Continuous performance testing
Once I asked an engineering manager what they were doing to ensure that the product they were building would be able to endure peak load. After a blank stare, all I got was that they were adding features and would worry about performance later, when they development hubbub settled down.
After the product was built one of the team members ran a performance test and found out a lot of the user actions took an inordinately amount of time to complete even under a concurrent user load of just 5.
Leaving out performance considerations till the end of the development cycles is just dangerous. I have seen teams who were forced to make architectural changes right before the release and then scurry to meet release deadlines, because they never found out what the performance impact of an architectural decision they took 4 sprints ago.
That said, in one of the product teams that I was working with, found out that some of the user actions was taking an inordinate amount of time because users complained about it. This is perhaps the last thing that you want. But anyways, we agreed that we needed to know performance impact of each new feature we pushed out and each enhancement we made. We were doing weekly releases and so we knew that it would really require quite a bit of automation. Choosing performance scenarios, creating scripts, running them and analyzing the results was too much to be done manually every week.

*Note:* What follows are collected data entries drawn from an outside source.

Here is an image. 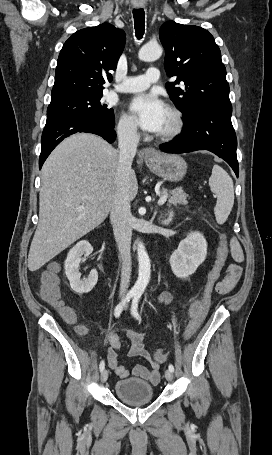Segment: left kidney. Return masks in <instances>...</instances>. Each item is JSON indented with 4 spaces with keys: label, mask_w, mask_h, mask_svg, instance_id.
I'll use <instances>...</instances> for the list:
<instances>
[{
    "label": "left kidney",
    "mask_w": 272,
    "mask_h": 455,
    "mask_svg": "<svg viewBox=\"0 0 272 455\" xmlns=\"http://www.w3.org/2000/svg\"><path fill=\"white\" fill-rule=\"evenodd\" d=\"M207 255V242L200 232H191L179 243L170 257L174 275L186 279L202 264Z\"/></svg>",
    "instance_id": "5707ae66"
}]
</instances>
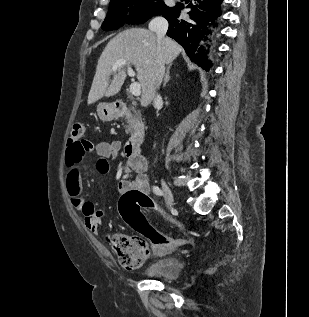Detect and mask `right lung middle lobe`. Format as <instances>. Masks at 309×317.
<instances>
[{"label": "right lung middle lobe", "instance_id": "dd1d6c3e", "mask_svg": "<svg viewBox=\"0 0 309 317\" xmlns=\"http://www.w3.org/2000/svg\"><path fill=\"white\" fill-rule=\"evenodd\" d=\"M134 4L136 5L133 9L137 11L131 13V18H127L128 23L131 24L144 23L152 16L160 15L169 9L162 1L154 3L151 0H111L108 14L101 28L104 31H110L123 26L126 13Z\"/></svg>", "mask_w": 309, "mask_h": 317}]
</instances>
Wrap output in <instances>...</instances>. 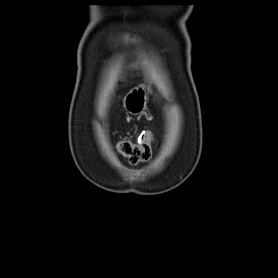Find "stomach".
I'll return each mask as SVG.
<instances>
[{
  "label": "stomach",
  "mask_w": 278,
  "mask_h": 278,
  "mask_svg": "<svg viewBox=\"0 0 278 278\" xmlns=\"http://www.w3.org/2000/svg\"><path fill=\"white\" fill-rule=\"evenodd\" d=\"M148 93L144 85L133 88L127 93L123 100L125 110L132 114L137 115L146 109Z\"/></svg>",
  "instance_id": "1"
}]
</instances>
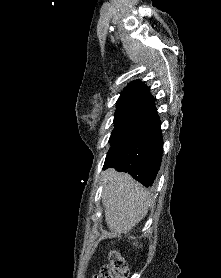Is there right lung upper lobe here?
Returning a JSON list of instances; mask_svg holds the SVG:
<instances>
[{
	"label": "right lung upper lobe",
	"mask_w": 221,
	"mask_h": 278,
	"mask_svg": "<svg viewBox=\"0 0 221 278\" xmlns=\"http://www.w3.org/2000/svg\"><path fill=\"white\" fill-rule=\"evenodd\" d=\"M148 87L139 80L127 85L117 101V109L130 105H148L152 99Z\"/></svg>",
	"instance_id": "cb5924a9"
}]
</instances>
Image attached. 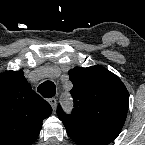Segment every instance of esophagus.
<instances>
[{"label":"esophagus","mask_w":145,"mask_h":145,"mask_svg":"<svg viewBox=\"0 0 145 145\" xmlns=\"http://www.w3.org/2000/svg\"><path fill=\"white\" fill-rule=\"evenodd\" d=\"M49 103H50L53 111H55L56 110V107H57V100H56V98H50L49 99Z\"/></svg>","instance_id":"esophagus-1"}]
</instances>
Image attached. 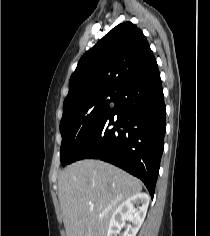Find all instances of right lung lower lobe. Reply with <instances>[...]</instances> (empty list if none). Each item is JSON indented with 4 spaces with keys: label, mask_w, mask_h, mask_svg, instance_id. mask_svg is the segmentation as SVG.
I'll return each instance as SVG.
<instances>
[{
    "label": "right lung lower lobe",
    "mask_w": 210,
    "mask_h": 236,
    "mask_svg": "<svg viewBox=\"0 0 210 236\" xmlns=\"http://www.w3.org/2000/svg\"><path fill=\"white\" fill-rule=\"evenodd\" d=\"M71 161L100 159L140 178L154 196L166 130L158 66L125 84Z\"/></svg>",
    "instance_id": "98d812e1"
}]
</instances>
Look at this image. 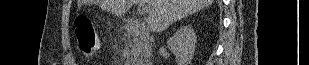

Enter Bamboo, JMeter and Gruff. Bamboo would run the performance scripts created in JMeter along with the build every Tuesday before the build got pushed to the staging sever. We can store the results for the scenarios in MySQL and create graphs with Gruff and show them as Bamboo “artifacts” for the Tuesday builds. Yes, I know what you are thinking. Maybe we should have used the rrdtool instead of MySQL and Gruff. We tried using rrdtool and gave up. Mainly because we wanted to keep all our performance data, not just a window of it. Since we were not running very heavy loads we decided to generate the load from the Bamboo machine itself since it was a pretty decent machine. We kept the target machine isolated to make sure nothing else was done on it except performance tests.
A ruby script would trigger the JMeter scripts just after the build is complete, bundled and deployed on the target sever by capistrano. For result aggregation we used the XSLT provided by JMeter and tweaked it to produce XML instead of HTML. The aggregated data went into the MySQL database. And then we used Gruff to create the graphs and store them as Bamboo artifacts.
Here is a little sample of what it looked like in the end.

With the performance tests running with every Tuesday builds, it was now easy to see the performance impact of adding the new features or enhancements.